美国前总统吉米·卡特赢得2002年度诺贝尔和平奖。诺贝尔和平奖颁发给吉米·卡特是为了表彰他为寻求和平解决国际冲突所作出的不懈努力。他在领奖时抨击美国对伊拉克的政策,并警告所谓的预防性战争可能具有“灾难性”的后果。
据香港文汇报引述路透社报道,卡特在奥斯陆接受诺贝尔和平奖的讲话中说:“强国采取预防性战争的原则可能树立了一个可引致灾难性后果的榜样。”
卡特指出,战争永远是邪恶的,虽然有时可能是必需的坏事。他强调“不应通过互相杀害来学习如何和平共处”。
卡特说:“我们必须记住,现今地球上有至少八个核武强国,其中三个正在国际关系紧张的地区威胁邻国。”
但卡特亦说,伊拉克必须“全面遵守(联合国)安理会的一致决定,废除所有大杀伤力武器,并准许检查员畅通无阻地进入各地点,以证实伊拉克遵守承诺”。
卡特亦呼吁国际社会接受联合国的领导,以寻求和平及缩窄贫富悬殊,并称战争永远是邪恶的。
卡特说,踏入新的千禧年,全球在许多方面变得更危险,恐怖主义和内战取代了二十世纪的冷战。他说:“必须以和平配合强大的国际联盟和共识来对付全球的挑战。这最好是透过联合国来进行,虽然它未必完美。”
Your Majesties, Members of the Norwegian Nobel Committee, Excellencies, Ladies and Gentlemen:
It is with a deep sense of gratitude that I accept this prize. I am grateful to my wife Rosalynn, to my colleagues at The Carter Center, and to many others who continue to seek an end to violence and suffering throughout the world. The scope and character of our Center's activities are perhaps unique, but in many other ways they are typical of the work being done by many hundreds of nongovernmental organizations that strive for human rights and peace.
Most Nobel laureates have carried out our work in safety, but there are others who have acted with great personal courage. None has provided more vivid reminders of the dangers of peacemaking than two of my friends, Anwar Sadat and Yitzhak Rabin, who gave their lives for the cause of peace in the Middle East.
Like these two heroes, my first chosen career was in the military, as a submarine officer. My shipmates and I realized that we had to be ready to fight if combat was forced upon us, and we were prepared to give our lives to defend our nation and its principles. At the same time, we always prayed fervently that our readiness would ensure that there would be no war.
Later, as president and as Commander-in-Chief of our armed forces, I was one of those who bore the sobering responsibility of maintaining global stability during the height of the Cold War, as the world's two superpowers confronted each other. Both sides understood that an unresolved political altercation or a serious misjudgment could lead to a nuclear holocaust. In Washington and in Moscow, we knew that we would have less than a half hour to respond after we learned that intercontinental missiles had been launched against us. There had to be a constant and delicate balancing of our great military strength with aggressive diplomacy, always seeking to build friendships with other nations, large and small, that shared a common cause.

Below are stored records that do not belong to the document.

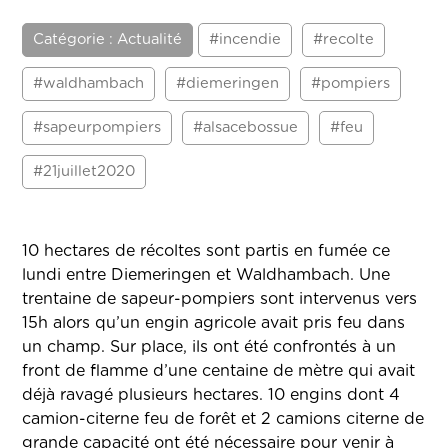
Catégorie : Actualité
#incendie
#recolte
#waldhambach
#diemeringen
#pompiers
#sapeurpompiers
#alsacebossue
#feu
#21juillet2020
10 hectares de récoltes sont partis en fumée ce
lundi entre Diemeringen et Waldhambach. Une
trentaine de sapeur-pompiers sont intervenus vers
15h alors qu’un engin agricole avait pris feu dans
un champ. Sur place, ils ont été confrontés à un
front de flamme d’une centaine de mètre qui avait
déjà ravagé plusieurs hectares. 10 engins dont 4
camion-citerne feu de forêt et 2 camions citerne de
grande capacité ont été nécessaire pour venir à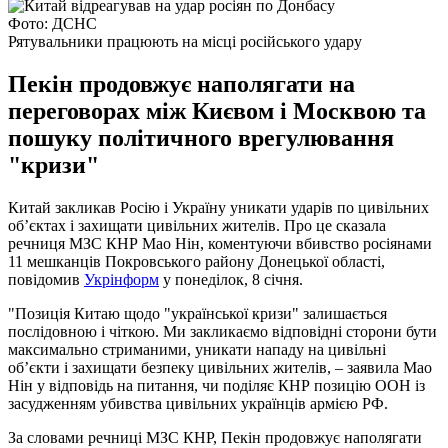
Фото: ДСНС
Рятувальники працюють на місці російського удару
Пекін продовжує наполягати на
переговорах між Києвом і Москвою та
пошуку політичного врегулювання
"кризи"
Китай закликав Росію і Україну уникати ударів по цивільних
об’єктах і захищати цивільних жителів. Про це сказала
речниця МЗС КНР Мао Нін, коментуючи вбивство росіянами
11 мешканців Покровського району Донецької області,
повідомив
Укрінформ
у понеділок, 8 січня.
"Позиція Китаю щодо "української кризи" залишається
послідовною і чіткою. Ми закликаємо відповідні сторони бути
максимально стриманими, уникати нападу на цивільні
об’єкти і захищати безпеку цивільних жителів, – заявила Мао
Нін у відповідь на питання, чи поділяє КНР позицію ООН із
засудженням убивства цивільних українців армією РФ.
За словами речниці МЗС КНР, Пекін продовжує наполягати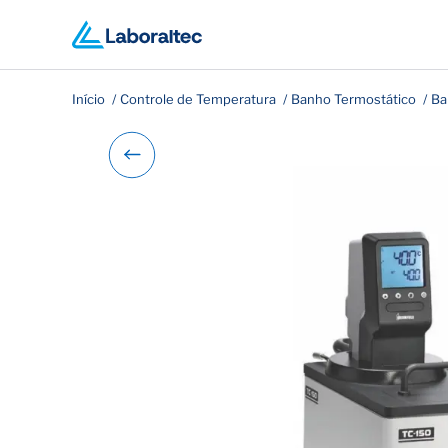
Início
Controle de Temperatura
Banho Termostático
Ba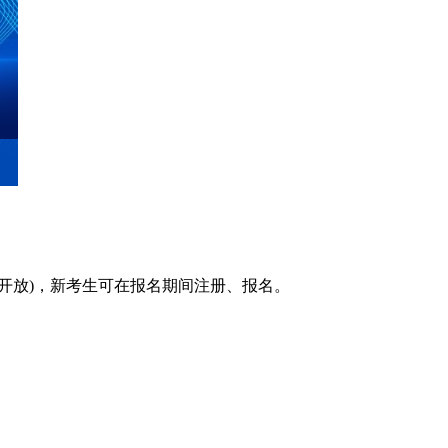
正常开放)，新考生可在报名期间注册、报名。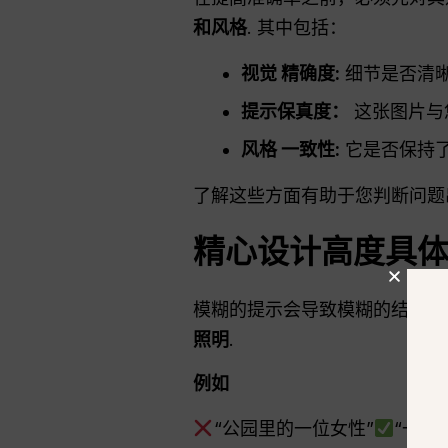
和风格
. 其中包括：
视觉
精确度
:
细节是否清
提示保真度：
这张图片与
风格
一致性
:
它是否保持
了解这些方面有助于您判断问
精心设计高度具
模糊的提示会导致模糊的结果
照明
.
例如
“公园里的一位女性”
“一位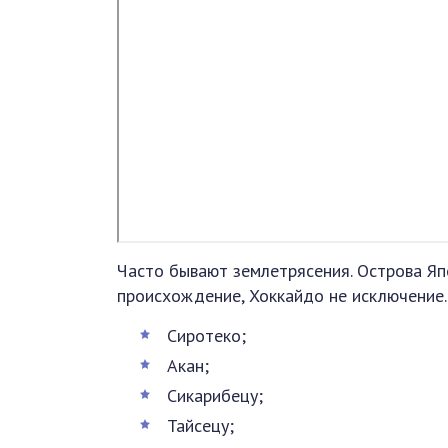
Часто бывают землетрясения. Острова Яп
происхождение, Хоккайдо не исключение
Сиротеко;
Акан;
Сикарибецу;
Тайсецу;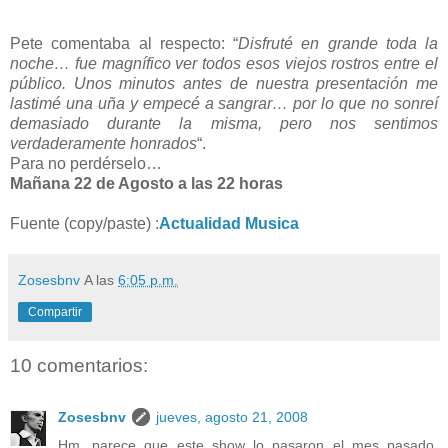
Pete comentaba al respecto: “
Disfruté en grande toda la
noche… fue magnífico ver todos esos viejos rostros entre el
público. Unos minutos antes de nuestra presentación me
lastimé una uña y empecé a sangrar… por lo que no sonreí
demasiado durante la misma, pero nos sentimos
verdaderamente honrados
“.
Para no perdérselo…
Mañana 22 de Agosto a las 22 horas
Fuente (copy/paste) :
Actualidad Musica
Zosesbnv
A las
6:05 p.m.
Compartir
10 comentarios:
Zosesbnv
jueves, agosto 21, 2008
Hm, parece que este show lo pasaron el mes pasado,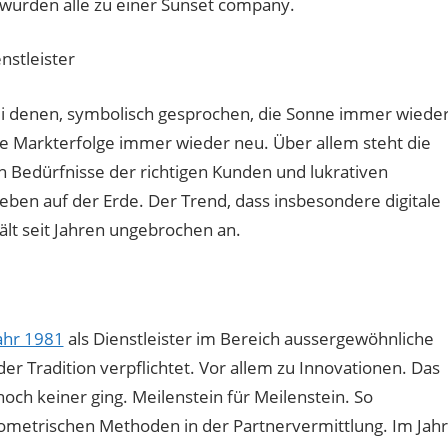
wurden alle zu einer Sunset company.
nstleister
ei denen, symbolisch gesprochen, die Sonne immer wiede
ge Markterfolge immer wieder neu. Über allem steht die
 Bedürfnisse der richtigen Kunden und lukrativen
ben auf der Erde. Der Trend, dass insbesondere digitale
lt seit Jahren ungebrochen an.
ahr 1981
als Dienstleister im Bereich aussergewöhnliche
r Tradition verpflichtet. Vor allem zu Innovationen. Das
och keiner ging. Meilenstein für Meilenstein. So
iometrischen Methoden in der Partnervermittlung. Im Jahr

In those days, the nuclear and conventional armaments of the United States and the Soviet Union were almost equal, but democracy ultimately prevailed because of commitments to freedom and human rights, not only by people in my country and those of our allies, but in the former Soviet empire as well. As president, I extended my public support and encouragement to Andrei Sakharov, who, although denied the right to attend the ceremony, was honored here for his personal commitments to these same ideals.

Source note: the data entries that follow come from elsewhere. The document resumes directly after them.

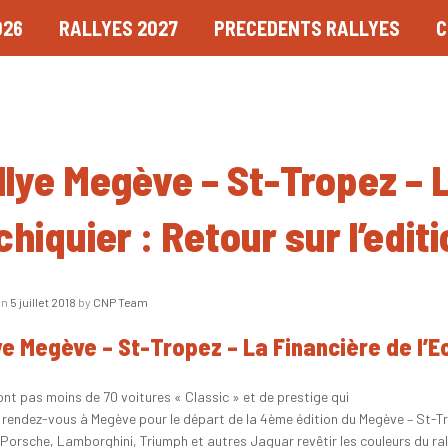
026
RALLYES 2027
PRECEDENTS RALLYES
C
llye Megève – St-Tropez – 
chiquier : Retour sur l’edit
on
5 juillet 2018
by
CNP Team
ye Megève – St-Tropez – La Financière de l’Ec
ont pas moins de 70 voitures « Classic » et de prestige qui
 rendez-vous à Megève pour le départ de la 4ème édition du Megève – St-Tro
 Porsche, Lamborghini, Triumph et autres Jaguar revêtir les couleurs du rall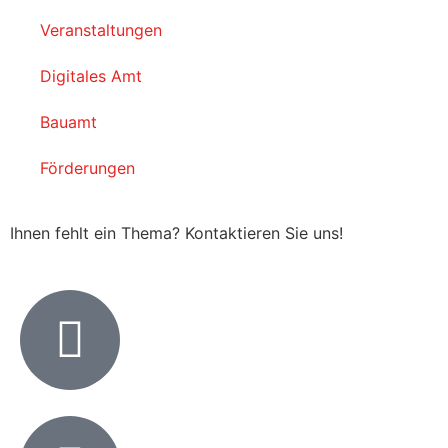
Veranstaltungen
Digitales Amt
Bauamt
Förderungen
Ihnen fehlt ein Thema? Kontaktieren Sie uns!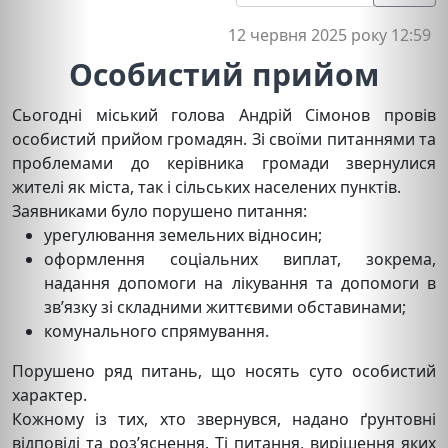
12 червня 2025 року 12:59
Особистий прийом
Сьогодні міський голова Андрій Сімонов провів
особистий прийом громадян. Зі своїми питаннями та
проблемами до керівника громади звернулися
жителі як міста, так і сільських населених пунктів.
Заявниками було порушено питання:
урегулювання земельних відносин;
оформлення соціальних виплат, зокрема,
надання допомоги на лікування та допомоги в
зв’язку зі складними життєвими обставинами;
комунального спрямування.
Порушено ряд питань, що носять суто особистий
характер.
Кожному із тих, хто звернувся, надано ґрунтовні
відповіді та роз’яснення. Ті питання, вирішення яких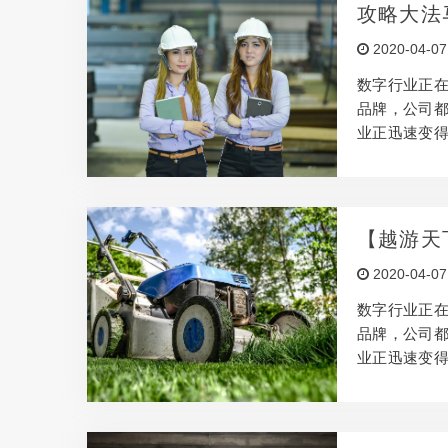
何使辅助项目
攻略大法
数客户机构
2020-04-07
的做法。但
数字行业正
品牌，公司
业正迅速变
产生创意，
所，但是要
此，本文将借
何使辅助项目
【越游天
数客户机构
2020-04-07
的做法。但
数字行业正
品牌，公司
业正迅速变
产生创意，
所，但是要
此，本文将借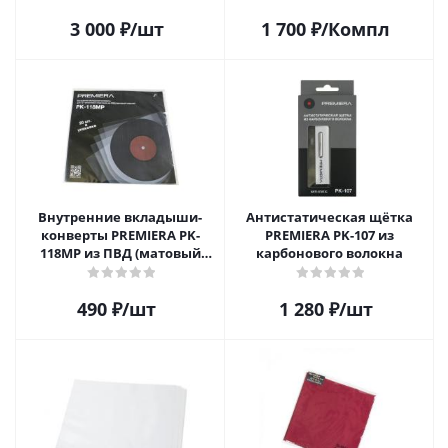
62010
3 000
₽
/шт
1 700
₽
/Компл
Внутренние вкладыши-
Антистатическая щётка
конверты PREMIERA PK-
PREMIERA PK-107 из
118MP из ПВД (матовый
карбонового волокна
пластик) для 12" виниловых
пластинок 20 шт.
490
₽
/шт
1 280
₽
/шт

The world has changed greatly since I left the White House. Now there is only one superpower, with unprecedented military and economic strength. The coming budget for American armaments will be greater than those of the next fifteen nations combined, and there are troops from the United States in many countries throughout the world. Our gross national economy exceeds that of the three countries that follow us, and our nation's voice most often prevails as decisions are made concerning trade, humanitarian assistance, and the allocation of global wealth. This dominant status is unlikely to change in our lifetimes.
Great American power and responsibility are not unprecedented, and have been used with restraint and great benefit in the past. We have not assumed that super strength guarantees super wisdom, and we have consistently reached out to the international community to ensure that our own power and influence are tempered by the best common judgment.

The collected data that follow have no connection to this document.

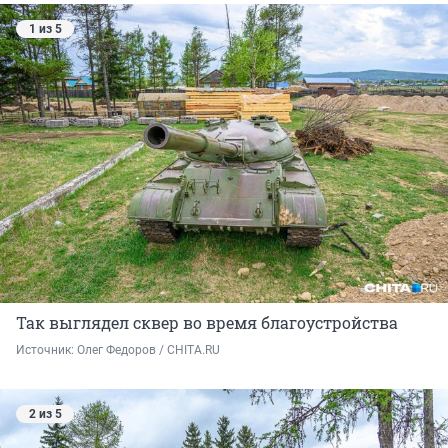
1 из 5
Так выглядел сквер во время благоустройства
Источник: 
Олег Федоров / CHITA.RU
2 из 5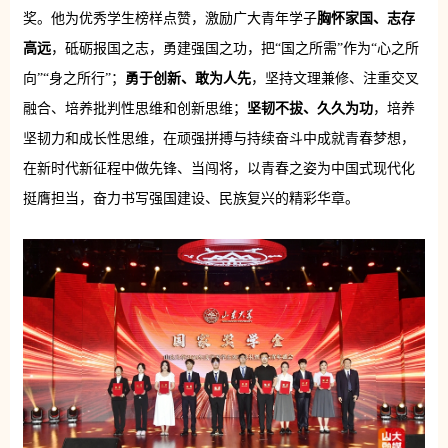
奖。他为优秀学生榜样点赞，激励广大青年学子
胸怀家国、志存
高远
，砥砺报国之志，勇建强国之功，把“国之所需”作为“心之所
向”“身之所行”；
勇于创新、敢为人先
，坚持文理兼修、注重交叉
融合、培养批判性思维和创新思维；
坚韧不拔、久久为功
，培养
坚韧力和成长性思维，在顽强拼搏与持续奋斗中成就青春梦想，
在新时代新征程中做先锋、当闯将，以青春之姿为中国式现代化
挺膺担当，奋力书写强国建设、民族复兴的精彩华章。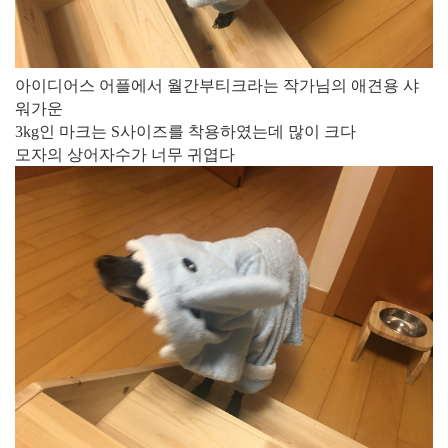
아이디어스 어플에서 월간부티크라는 작가님의 애견용 샤
워가운
3kg인 마크는 S사이즈를 착용하였는데 많이 크다
모자의 상어자수가 너무 귀엽다​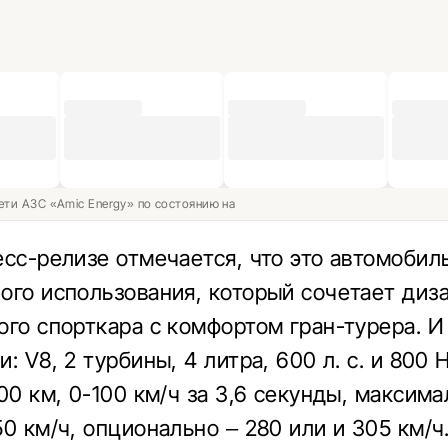
ети АЗС «Amic Energy» по состоянию на
есс-релизе отмечается, что это автомобил
ого использования, который сочетает диз
ого спорткара с комфортом гран-турера. И
: V8, 2 турбины, 4 литра, 600 л. с. и 800 Н
00 км, 0-100 км/ч за 3,6 секунды, максим
0 км/ч, опционально – 280 или и 305 км/ч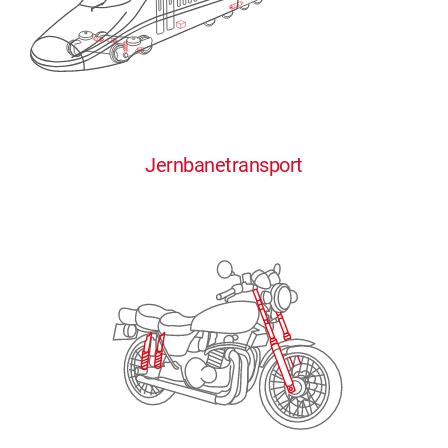
0
0
0
0
0
Jernbanetransport
1
1
1
1
1
2
2
2
2
2
3
3
3
3
3
4
4
4
4
4
0
5
5
5
5
5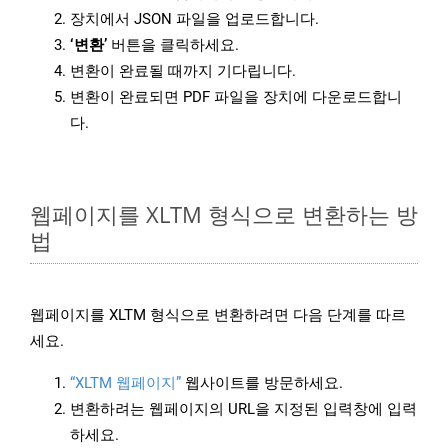
장치에서 JSON 파일을 업로드합니다.
‘변환’
버튼을 클릭하세요.
변환이 완료될 때까지 기다립니다.
변환이 완료되면 PDF 파일을 장치에 다운로드합니
다.
웹페이지를 XLTM 형식으로 변환하는 방
법
웹페이지를 XLTM 형식으로 변환하려면 다음 단계를 따르
세요.
“XLTM 웹페이지”
웹사이트를 방문하세요.
변환하려는 웹페이지의 URL을 지정된 입력창에 입력
하세요.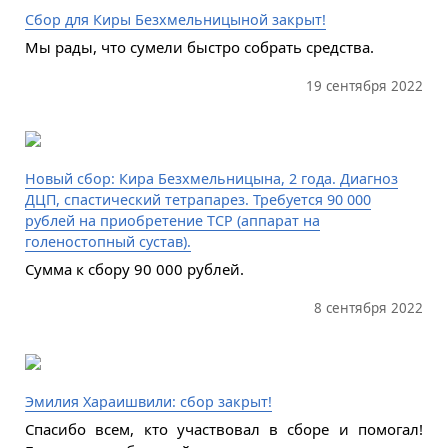
Сбор для Киры Безхмельницыной закрыт!
Мы рады, что сумели быстро собрать средства.
19 сентября 2022
Новый сбор: Кира Безхмельницына, 2 года. Диагноз
ДЦП, спастический тетрапарез. Требуется 90 000
рублей на приобретение ТСР (аппарат на
голеностопный сустав).
Сумма к сбору 90 000 рублей.
8 сентября 2022
Эмилия Хараишвили: сбор закрыт!
Спасибо всем, кто участвовал в сборе и помогал!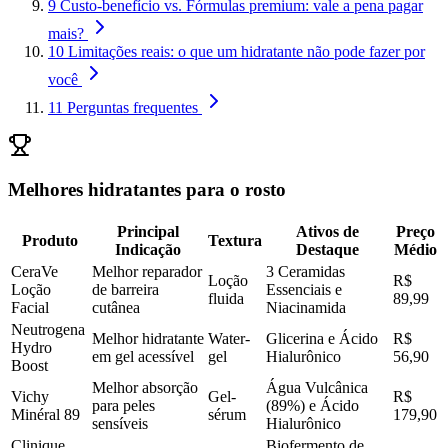
9
Custo-benefício vs. Fórmulas premium: vale a pena pagar
mais?
10
Limitações reais: o que um hidratante não pode fazer por
você
11
Perguntas frequentes
Melhores hidratantes para o rosto
Principal
Ativos de
Preço
Produto
Textura
Indicação
Destaque
Médio
CeraVe
Melhor reparador
3 Ceramidas
Loção
R$
Loção
de barreira
Essenciais e
fluida
89,99
Facial
cutânea
Niacinamida
Neutrogena
Melhor hidratante
Water-
Glicerina e Ácido
R$
Hydro
em gel acessível
gel
Hialurônico
56,90
Boost
Melhor absorção
Água Vulcânica
Vichy
Gel-
R$
para peles
(89%) e Ácido
Minéral 89
sérum
179,90
sensíveis
Hialurônico
Clinique
Biofermento de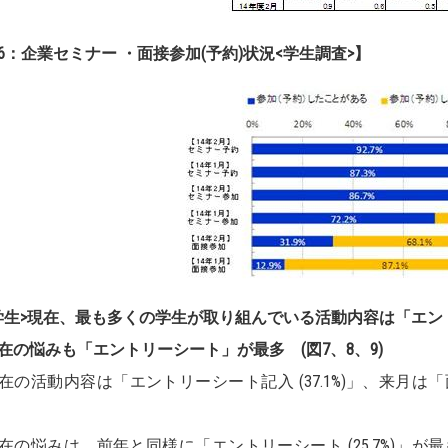
6：企業セミナー ・面接参加(予約)状況<学生調査>】
学生>現在、最も多くの学生が取り組んでいる活動内容は「エン
の悩みも「エントリーシート」が最多 (図7、8、9)
の活動内容は「エントリーシート記入 (37.1%)」、来月は「面
の悩みは、前年と同様に「エントリーシート (25.7%)」が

Within our country, ultimate decisions are made through democratic means, which tend to moderate radical or ill-advised proposals. Constrained and inspired by historic constitutional principles, our nation has endeavored for more than two hundred years to follow the now almost universal ideals of freedom, human rights, and justice for all.